The “Mickey Mouse Club” alum mocked the idea she was “too sick to choose my own boyfriend and yet somehow healthy enough to appear on sitcoms and morning shows, and to perform for thousands of people.”

Dad Jamie “gaslit” her

Spears recalled dad and conservator Jamie convincing her to enter into “luxury” rehab — where her course of Prozac was stopped and replaced with lithium.

“My father said that if I didn’t go, then I’d have to go to court, and I’d be embarrassed. … I felt like it was a form of blackmail and I was being gaslit,” the singer recalled.

Spears said that a few months of “confinement” made her fear for her life and forced her “to believe that my little heart, whatever made me Britney, was no longer inside my body anymore.”

However, the incident — and the help of a nurse who exposed her to the #FreeBritney movement — helped kickstart the eventual end of the conservatorship.

Spears could have healed herself

Despite her split from Federline and the loss of custody over sons Sean and Jayden, Spears remains confident she would have eventually rebuilt her life without other people running it.

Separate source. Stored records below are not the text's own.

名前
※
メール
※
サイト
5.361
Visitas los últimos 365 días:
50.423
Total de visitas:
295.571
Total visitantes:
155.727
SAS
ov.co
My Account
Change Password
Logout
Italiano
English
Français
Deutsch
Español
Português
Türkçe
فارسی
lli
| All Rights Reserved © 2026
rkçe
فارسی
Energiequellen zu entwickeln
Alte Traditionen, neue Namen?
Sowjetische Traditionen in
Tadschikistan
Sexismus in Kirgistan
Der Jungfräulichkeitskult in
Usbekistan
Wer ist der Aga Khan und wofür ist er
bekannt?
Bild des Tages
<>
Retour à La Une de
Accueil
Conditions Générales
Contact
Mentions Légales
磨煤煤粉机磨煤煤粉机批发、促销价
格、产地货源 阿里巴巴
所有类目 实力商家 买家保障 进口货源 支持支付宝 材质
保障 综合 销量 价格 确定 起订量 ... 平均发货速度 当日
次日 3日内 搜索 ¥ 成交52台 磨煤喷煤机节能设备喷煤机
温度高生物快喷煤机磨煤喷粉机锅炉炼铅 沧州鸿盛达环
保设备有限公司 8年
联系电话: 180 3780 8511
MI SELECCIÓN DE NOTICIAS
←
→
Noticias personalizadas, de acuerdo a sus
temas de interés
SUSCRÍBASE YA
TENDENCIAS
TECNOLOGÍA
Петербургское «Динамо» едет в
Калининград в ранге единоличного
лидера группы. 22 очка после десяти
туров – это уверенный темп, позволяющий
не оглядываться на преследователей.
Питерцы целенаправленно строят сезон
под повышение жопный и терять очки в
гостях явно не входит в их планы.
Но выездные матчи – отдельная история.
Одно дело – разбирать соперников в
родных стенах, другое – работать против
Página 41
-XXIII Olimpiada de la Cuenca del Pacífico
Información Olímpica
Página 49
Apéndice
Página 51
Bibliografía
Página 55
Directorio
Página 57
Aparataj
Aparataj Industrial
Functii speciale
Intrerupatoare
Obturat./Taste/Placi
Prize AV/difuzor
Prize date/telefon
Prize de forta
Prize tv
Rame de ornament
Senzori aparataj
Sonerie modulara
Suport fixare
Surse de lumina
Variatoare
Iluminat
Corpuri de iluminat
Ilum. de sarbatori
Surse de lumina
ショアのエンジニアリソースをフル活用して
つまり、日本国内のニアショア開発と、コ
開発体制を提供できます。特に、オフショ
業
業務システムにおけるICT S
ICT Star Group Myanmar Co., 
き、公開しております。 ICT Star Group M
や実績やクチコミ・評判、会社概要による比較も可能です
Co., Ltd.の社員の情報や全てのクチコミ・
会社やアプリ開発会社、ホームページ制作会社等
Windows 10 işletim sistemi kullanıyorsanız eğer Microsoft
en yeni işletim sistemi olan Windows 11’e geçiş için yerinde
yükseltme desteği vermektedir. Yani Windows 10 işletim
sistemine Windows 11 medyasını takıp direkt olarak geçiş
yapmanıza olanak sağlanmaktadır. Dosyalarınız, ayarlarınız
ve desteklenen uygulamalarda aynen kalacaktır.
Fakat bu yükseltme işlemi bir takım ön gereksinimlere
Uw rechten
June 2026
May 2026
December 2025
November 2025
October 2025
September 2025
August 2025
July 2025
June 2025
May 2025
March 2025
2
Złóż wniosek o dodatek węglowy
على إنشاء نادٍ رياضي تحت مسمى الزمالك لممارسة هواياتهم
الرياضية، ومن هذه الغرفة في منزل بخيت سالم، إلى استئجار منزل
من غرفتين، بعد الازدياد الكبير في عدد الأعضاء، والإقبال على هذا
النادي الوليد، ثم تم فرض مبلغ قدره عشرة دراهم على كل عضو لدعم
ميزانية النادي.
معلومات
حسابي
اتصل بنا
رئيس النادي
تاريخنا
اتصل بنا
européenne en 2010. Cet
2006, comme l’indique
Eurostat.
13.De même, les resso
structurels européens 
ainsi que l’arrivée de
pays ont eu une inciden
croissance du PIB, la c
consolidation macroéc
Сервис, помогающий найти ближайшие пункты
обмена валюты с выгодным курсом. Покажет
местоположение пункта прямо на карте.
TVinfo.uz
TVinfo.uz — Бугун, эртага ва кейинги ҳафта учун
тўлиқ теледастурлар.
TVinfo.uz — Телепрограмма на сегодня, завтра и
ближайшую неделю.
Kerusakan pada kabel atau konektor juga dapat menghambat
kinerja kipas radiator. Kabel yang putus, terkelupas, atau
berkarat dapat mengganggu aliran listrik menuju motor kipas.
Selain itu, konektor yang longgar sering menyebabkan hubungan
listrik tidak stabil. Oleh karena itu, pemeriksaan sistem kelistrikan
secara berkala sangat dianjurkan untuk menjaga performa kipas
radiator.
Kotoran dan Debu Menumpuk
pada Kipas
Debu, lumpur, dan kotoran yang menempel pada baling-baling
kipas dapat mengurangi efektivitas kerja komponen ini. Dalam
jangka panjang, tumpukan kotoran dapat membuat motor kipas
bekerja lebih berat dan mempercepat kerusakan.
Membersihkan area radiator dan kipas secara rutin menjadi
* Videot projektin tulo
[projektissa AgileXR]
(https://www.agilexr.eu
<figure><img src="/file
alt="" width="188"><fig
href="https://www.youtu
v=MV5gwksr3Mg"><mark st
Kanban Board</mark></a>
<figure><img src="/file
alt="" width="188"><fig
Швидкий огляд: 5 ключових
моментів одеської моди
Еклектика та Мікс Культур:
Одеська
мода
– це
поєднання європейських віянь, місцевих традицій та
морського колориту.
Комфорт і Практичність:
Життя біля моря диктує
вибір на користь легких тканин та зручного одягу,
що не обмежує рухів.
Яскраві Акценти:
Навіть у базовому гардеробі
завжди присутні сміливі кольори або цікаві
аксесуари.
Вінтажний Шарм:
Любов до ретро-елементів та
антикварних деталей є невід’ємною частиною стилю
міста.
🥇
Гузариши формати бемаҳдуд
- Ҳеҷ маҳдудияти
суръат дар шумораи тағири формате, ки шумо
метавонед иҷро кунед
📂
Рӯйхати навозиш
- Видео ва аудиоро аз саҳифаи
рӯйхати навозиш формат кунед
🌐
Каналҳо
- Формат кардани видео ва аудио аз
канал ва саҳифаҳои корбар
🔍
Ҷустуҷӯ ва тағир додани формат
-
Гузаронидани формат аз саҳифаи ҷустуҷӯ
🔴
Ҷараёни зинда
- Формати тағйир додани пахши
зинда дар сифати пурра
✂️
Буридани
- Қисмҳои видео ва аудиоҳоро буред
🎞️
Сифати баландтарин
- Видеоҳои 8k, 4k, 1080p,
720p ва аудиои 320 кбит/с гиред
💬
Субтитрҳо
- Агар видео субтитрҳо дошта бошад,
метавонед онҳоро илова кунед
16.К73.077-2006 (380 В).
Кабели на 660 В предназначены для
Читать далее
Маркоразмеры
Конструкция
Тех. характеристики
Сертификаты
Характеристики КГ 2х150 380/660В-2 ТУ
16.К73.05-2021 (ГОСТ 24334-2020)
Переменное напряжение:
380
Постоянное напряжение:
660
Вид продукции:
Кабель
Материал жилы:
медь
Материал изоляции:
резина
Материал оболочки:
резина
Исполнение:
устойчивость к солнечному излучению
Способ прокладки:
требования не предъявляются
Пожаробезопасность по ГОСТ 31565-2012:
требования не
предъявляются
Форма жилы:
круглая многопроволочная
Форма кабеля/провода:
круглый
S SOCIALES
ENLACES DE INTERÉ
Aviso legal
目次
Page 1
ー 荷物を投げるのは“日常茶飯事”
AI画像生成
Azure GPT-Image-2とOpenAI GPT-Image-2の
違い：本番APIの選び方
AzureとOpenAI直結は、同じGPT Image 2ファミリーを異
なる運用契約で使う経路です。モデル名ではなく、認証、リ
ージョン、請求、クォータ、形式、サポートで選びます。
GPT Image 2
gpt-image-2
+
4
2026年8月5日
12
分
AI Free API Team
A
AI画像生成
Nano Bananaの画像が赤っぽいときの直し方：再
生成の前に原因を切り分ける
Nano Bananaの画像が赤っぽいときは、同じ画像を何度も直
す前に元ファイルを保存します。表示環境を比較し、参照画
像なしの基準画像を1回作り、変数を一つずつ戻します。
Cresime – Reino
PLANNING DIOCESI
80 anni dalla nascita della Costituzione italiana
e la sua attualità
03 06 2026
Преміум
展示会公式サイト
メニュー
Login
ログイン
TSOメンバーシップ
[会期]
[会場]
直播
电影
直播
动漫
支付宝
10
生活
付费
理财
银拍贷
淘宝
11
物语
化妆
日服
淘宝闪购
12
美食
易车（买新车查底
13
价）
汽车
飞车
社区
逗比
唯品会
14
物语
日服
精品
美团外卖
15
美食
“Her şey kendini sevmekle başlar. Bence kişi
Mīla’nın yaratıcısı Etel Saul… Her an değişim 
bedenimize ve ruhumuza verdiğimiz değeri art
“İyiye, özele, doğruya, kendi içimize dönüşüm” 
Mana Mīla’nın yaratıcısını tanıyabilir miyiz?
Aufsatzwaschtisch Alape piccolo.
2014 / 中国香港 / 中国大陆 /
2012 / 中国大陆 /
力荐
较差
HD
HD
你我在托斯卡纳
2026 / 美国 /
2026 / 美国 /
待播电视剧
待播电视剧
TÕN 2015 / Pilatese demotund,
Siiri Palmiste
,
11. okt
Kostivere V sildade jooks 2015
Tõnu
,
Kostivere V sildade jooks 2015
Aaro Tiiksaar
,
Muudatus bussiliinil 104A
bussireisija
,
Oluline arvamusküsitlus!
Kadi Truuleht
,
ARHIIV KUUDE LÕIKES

“I know I would’ve followed my heart and come out of this the right way and worked it out,” she said, noting she feels “sick” knowing she instead spent more than a decade “feeling like a shadow of myself.”

Correcting the narrative

Spears’ memoir also wants to correct the record on some other issues:

Mental health

Spears began taking the antidepressant Prozac to cope with the criticism and objectification she faced in the earlier days of stardom, especially compared to male counterparts like Timberlake.

Partying

Though pictures of Spears in a car with Paris Hilton and Lindsay Lohan long made the trio symbols of celebrity partying scene of the aughts, Spears insisted those days were “never as wild as the press made it out to be.”

She “never had a drinking problem” but did regard Adderall, used to treat ADHD, as her “drug of choice,” less for the high than the “far more appealing” aspect of affording her “a few hours of feeling less depressed.”

Head-shaving

Everyone who lived through 2007 saw photos of Spears’ freshly shaven head, followed by images of her attacking a paparazzo’s car with an umbrella. Spears says she was thinking a bit “like a child” in those moments, but that it was a direct response to grappling with “severe postpartum depression, abandonment by my husband, the torture of being separated from my two babies, the death of my adored aunt Sandra, and the constant drumbeat of pressure from paparazzi.”

The docs

Spears previously slammed the “trash” docs that came out about her in 2021 — FX’s “Framing Britney Spears” and “Controlling Britney Spears” as well as Netflix’s “Britney vs. Spears.” In the book, she gets more nuanced.

“I understand that everyone’s heart was in the right place, but I was hurt that some old friend spoke to filmmakers without consulting me first,” she said. “There was so much guessing about what I must have thought or felt.”